Work instruction:
From the entries below, extract every line that includes the word "informes".

Data shown:
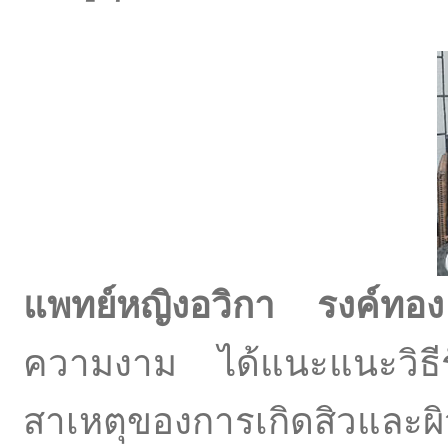
แพทย์หญิงอวิกา รงค์ทอง
ความงาม ได้แนะแนะวิธี
สาเหตุของการเกิดสิวและผ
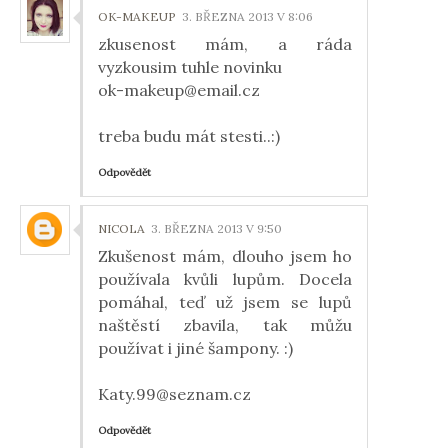
OK-MAKEUP
3. BŘEZNA 2013 V 8:06
zkusenost mám, a ráda
vyzkousim tuhle novinku
ok-makeup@email.cz
treba budu mát stesti..:)
Odpovědět
NICOLA
3. BŘEZNA 2013 V 9:50
Zkušenost mám, dlouho jsem ho
používala kvůli lupům. Docela
pomáhal, teď už jsem se lupů
naštěstí zbavila, tak můžu
používat i jiné šampony. :)
Katy.99@seznam.cz
Odpovědět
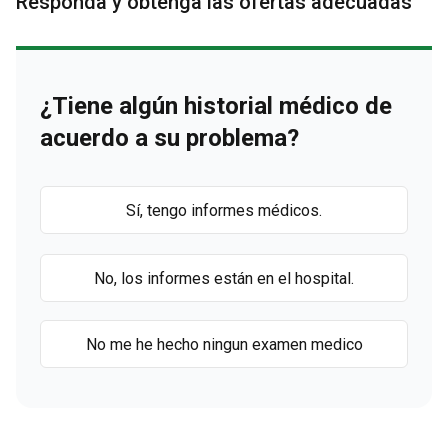
Responda y obtenga las ofertas adecuadas
¿Tiene algún historial médico de
acuerdo a su problema?
Sí, tengo informes médicos.
No, los informes están en el hospital.
No me he hecho ningun examen medico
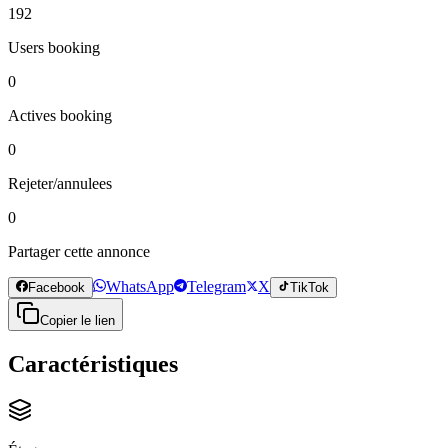
192
Users booking
0
Actives booking
0
Rejeter/annulees
0
Partager cette annonce
WhatsApp
Telegram
X
Facebook
TikTok
Copier le lien
Caractéristiques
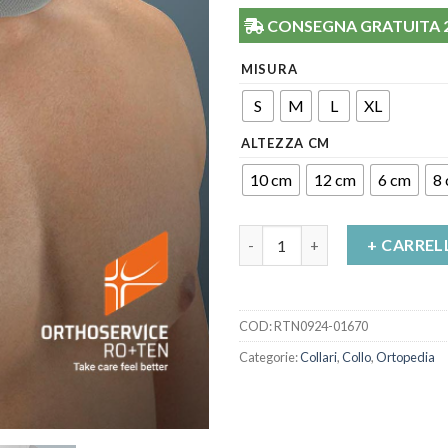
CONSEGNA GRATUITA 24/
MISURA
S
M
L
XL
ALTEZZA CM
10 cm
12 cm
6 cm
8
Collare Semirigido con rinfor
+ CARREL
COD:
RTN0924-01670
Categorie:
Collari
,
Collo
,
Ortopedia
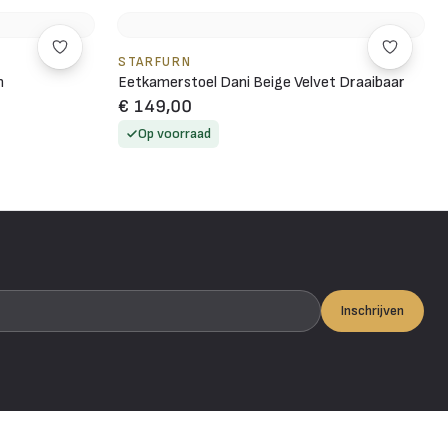
STARFURN
m
Eetkamerstoel Dani Beige Velvet Draaibaar
€ 149,00
Op voorraad
Inschrijven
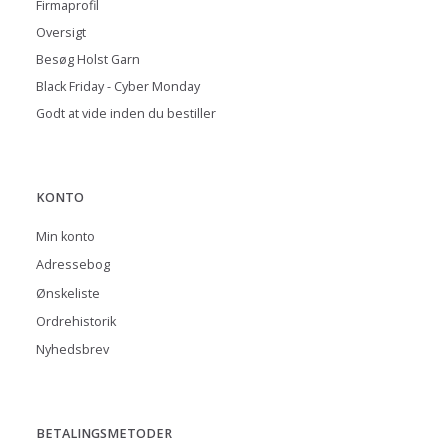
Firmaprofil
Oversigt
Besøg Holst Garn
Black Friday - Cyber Monday
Godt at vide inden du bestiller
KONTO
Min konto
Adressebog
Ønskeliste
Ordrehistorik
Nyhedsbrev
BETALINGSMETODER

Expected answer:
Sí, tengo informes médicos.
No, los informes están en el hospital.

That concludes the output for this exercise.